>>>>

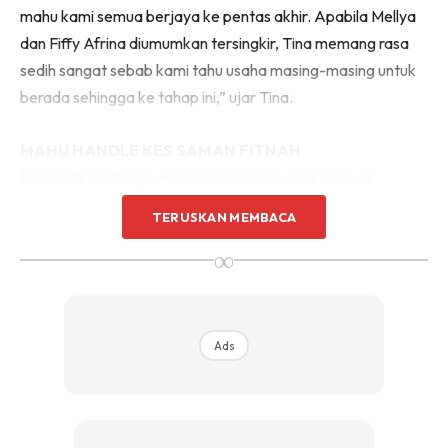
mahu kami semua berjaya ke pentas akhir. Apabila Mellya
dan Fiffy Afrina diumumkan tersingkir, Tina memang rasa
sedih sangat sebab kami tahu usaha masing-masing untuk
berada sehingga ke tahap ini,” ujar Tina.
MAHU HANDLE KES SAMAN FITNAH
Bercerita tentang perancangan seterusnya selepas
bergelar naib juara Ratu Hijabista, ujar Tina dia baru sahaja
TERUSKAN MEMBACA
menamatkan ‘chambering’ iaitu latihan praktikal selama
∞
sembilan bulan. Latihan ini melayakkan diri untuk bergelar
peguambela dan peguamcara Mahkamah Tinggi Malaya.
Ads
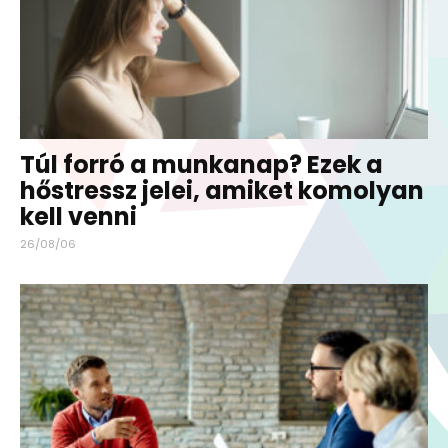
Túl forró a munkanap? Ezek a
hőstressz jelei, amiket komolyan
kell venni
26/08/06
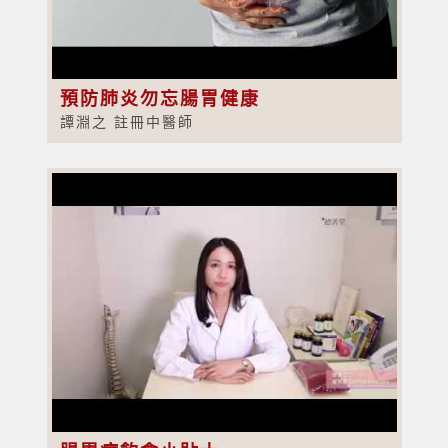
預防肺炎勿忘腸胃健康
譚淵之 註冊中醫師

<<<<

- Exercise prompt: The string to find is "Tina"; copy every line of the listing that has it.

- Reply to the task:
dan Fiffy Afrina diumumkan tersingkir, Tina memang rasa
berada sehingga ke tahap ini,” ujar Tina.
bergelar naib juara Ratu Hijabista, ujar Tina dia baru sahaja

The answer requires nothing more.